Enabling Secure Business Operations

Factoring Pentest/Scan Results into Formal Risk Analysis

February 22nd, 2011

News flash: Those so-called “risk” labels/ratings included in pentest and vuln scan reports are NOT actually “risk” representations.

I was in attendance at the OWASP Summit 2011 a couple weeks back, and the topic of “risk metrics” and labels came up during one session. As a result, I led a break-out session on what risk really looks like in the macro sense, in accordance with formal methods, and where these various scan/test results really fit in. The session had great conversation and highlighted for me a need to expand risk analysis training to a broader audience.

Below is a picture of the taxonomy of factors that make up a FAIR (Factor Analysis of Information Risk) risk analysis. Putting aside the discussion of how one generates the value ranges that go into each factor, let’s look at where pentest/scan results fall. Looking at the taxonomy below, note that there are two key halves: Loss Frequency and Loss Magnitude. As you peruse the factors that roll up to those halves, think about where your pentest/scan results might fit.

FAIR Taxonomy

In order to properly estimate “risk” based on the results of a pentest or vuln scan, you need to understand the business impact in a number of structured scenarios. Simply understanding the Loss Frequency is not sufficient to estimate risk. However, that said, there is certainly valuable IF you process those findings accordingly.
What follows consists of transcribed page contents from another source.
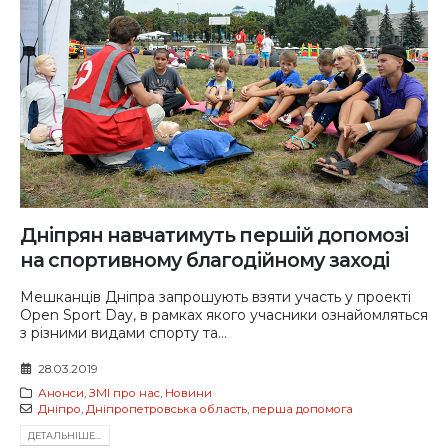
Дніпрян навчатимуть першій допомозі
на спортивному благодійному заході
Мешканців Дніпра запрошують взяти участь у проекті
Open Sport Day, в рамках якого учасники ознайомляться
з різними видами спорту та...
28.03.2019
Анонси
,
ЗМІ про нас
,
Новини
Дніпро
,
Дніпропетровська область
,
перша допомога
ДЕТАЛЬНIШЕ...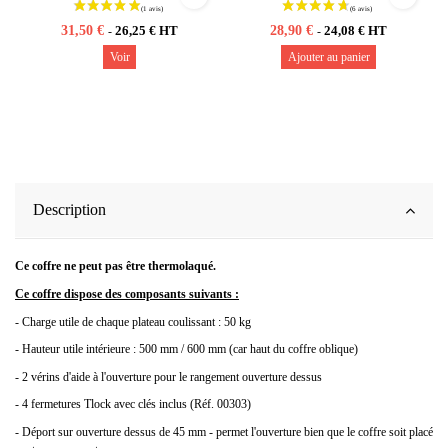
31,50 €
28,90 €
26,25 € HT
24,08 € HT
-
-
Voir
Ajouter au panier
Description
Ce coffre ne peut pas être thermolaqué.
Ce coffre dispose des composants suivants :
- Charge utile de chaque plateau coulissant : 50 kg
- Hauteur utile intérieure : 500 mm / 600 mm (car haut du coffre oblique)
- 2 vérins d'aide à l'ouverture pour le rangement ouverture dessus
- 4 fermetures Tlock avec clés inclus (Réf. 00303)
- Déport sur ouverture dessus de 45 mm - permet l'ouverture bien que le coffre soit placé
The main factor reflected by these test results will be “Resistance Strength,” which is to say that you will now have a better understanding of how much effort would be required to compromise your organization (given: compromise given enough time and resources is inevitable).

The next time you get a report from a vendor that talks about “risk,” please challenge their assertion. Ask them to explain how they estimated the financial impact of various weaknesses on your organization. Unless they interviewed your business management team to understand how a weakness could impact the business if exploited, then I submit that they’re not providing you with an actual risk rate. Instead, what you’re getting a snapshot reading of your Resistance Strength in a given context, as well as receiving some hints on what opposing Threat Capability might be. You’re still left needing to estimate the other factors under Loss Frequency, and you almost certainly need to fill in the blanks under Loss Magnitude (something that can be accomplished independently by developing loss tables for key systems, and then either providing those to 3rd parties performing the assessments, or combining them with the results on your own).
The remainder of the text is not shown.